2 本件においては、組合加入通知と同時に組合が団体交渉を申し入れたこと、会社顧問が「労働組合を作った者はバス会社が使いたがらない」という趣旨の発言をしたこと、組合員らに乗務(バスガイド・ジュニアの業務)が割り振られなくなった19年9月以降、逆に乗務回数の増えた非組合員がいることが認められる。従って、会社が、19年9月以降、組合員らに乗務が割り振られなくなったことは、組合員らの組合加入等を嫌悪した不当労働行為に当たる。」(平成24年1月18日中央労働委員会新聞発表資料より引用)
(参考2)労働組合法(抄)
(労働組合)
第2条 この法律で「労働組合」とは、労働者が主体となつて自主的に労働条件の維持改善その他経済的地位の向上を図ることを主たる目的として組織する団体又はその連合団体をいう。但し、左の各号の一に該当するものは、この限りでない。

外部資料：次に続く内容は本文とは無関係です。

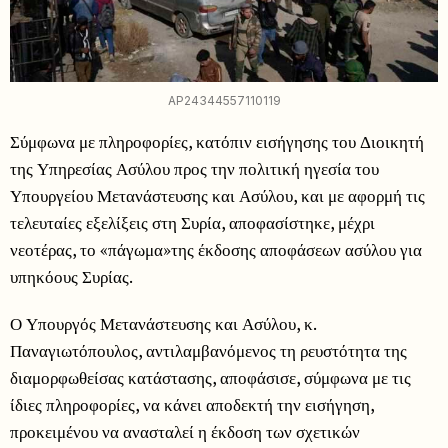
AP24344557110119
Σύμφωνα με πληροφορίες, κατόπιν εισήγησης του Διοικητή
της Υπηρεσίας Ασύλου προς την πολιτική ηγεσία του
Υπουργείου Μετανάστευσης και Ασύλου, και με αφορμή τις
τελευταίες εξελίξεις στη Συρία, αποφασίστηκε, μέχρι
νεοτέρας, το «πάγωμα»της έκδοσης αποφάσεων ασύλου για
υπηκόους Συρίας.
Ο Υπουργός Μετανάστευσης και Ασύλου, κ.
Παναγιωτόπουλος, αντιλαμβανόμενος τη ρευστότητα της
διαμορφωθείσας κατάστασης, αποφάσισε, σύμφωνα με τις
ίδιες πληροφορίες, να κάνει αποδεκτή την εισήγηση,
προκειμένου να ανασταλεί η έκδοση των σχετικών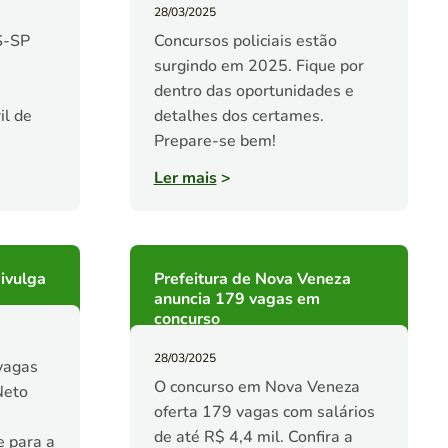
28/03/2025
S-SP
Concursos policiais estão
surgindo em 2025. Fique por
dentro das oportunidades e
il de
detalhes dos certames.
Prepare-se bem!
Ler mais
>
ivulga
Prefeitura de Nova Veneza
anuncia 179 vagas em
concurso
28/03/2025
vagas
O concurso em Nova Veneza
Neto
oferta 179 vagas com salários
de até R$ 4,4 mil. Confira a
 para a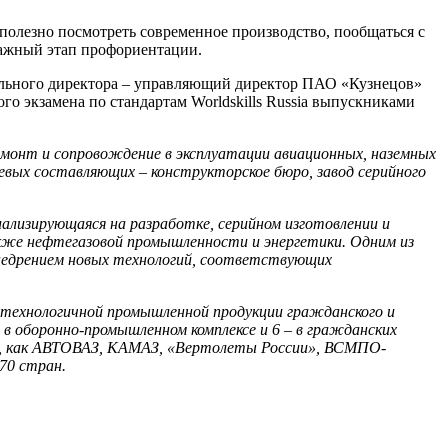
полезно посмотреть современное производство, пообщаться с
важный этап профориентации.
ерального директора – управляющий директор ПАО «Кузнецов»
о экзамена по стандартам Worldskills Russia выпускниками
емонт и сопровождение в эксплуатации авиационных, наземных
вых составляющих – конструкторское бюро, завод серийного
ализирующаяся на разработке, серийном изготовлении и
также нефтегазовой промышленности и энергетики. Одним из
недрением новых технологий, соответствующих
окотехнологичной промышленной продукции гражданского и
й в оборонно-промышленном комплексе и 6 – в гражданских
ды, как АВТОВАЗ, КАМАЗ, «Вертолеты России», ВСМПО-
70 стран.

一 役員、雇入解雇昇進又は異動に関して直接の権限を持つ監督的地位にある労働者、使用者の労働関係についての計画と方針とに関する機密の事項に接し、そのためにその職務上の義務と責任とが当該労働組合の組合員としての誠意と責任とに直接にてい触する監督的地位にある労働者その他使用者の利益を代表する者の参加を許すもの
二 団体の運営のための経費の支出につき使用者の経理上の援助を受けるもの。但し、労働者が労働時間中に時間又は賃金を失うことなく使用者と協議し、又は交渉することを使用者が許すことを妨げるものではなく、且つ、厚生資金又は経済上の不幸若しくは災厄を防止し、若しくは救済するための支出に実際に用いられる福利その他の基金に対する使用者の寄附及び最小限の広さの事務所の供与を除くものとする。
三 共済事業その他福利事業のみを目的とするもの
四 主として政治運動又は社会運動を目的とするもの
(労働組合として設立されたものの取扱)
第5条 労働組合は、労働委員会に証拠を提出して第2条及び第2項の規定に適合することを立証しなければ、この法律に規定する手続に参与する資格を有せず、且つ、この法律に規定する救済を与えられない。但し、第7条第一号の規定に基く個々の労働者に対する保護を否定する趣旨に解釈されるべきではない。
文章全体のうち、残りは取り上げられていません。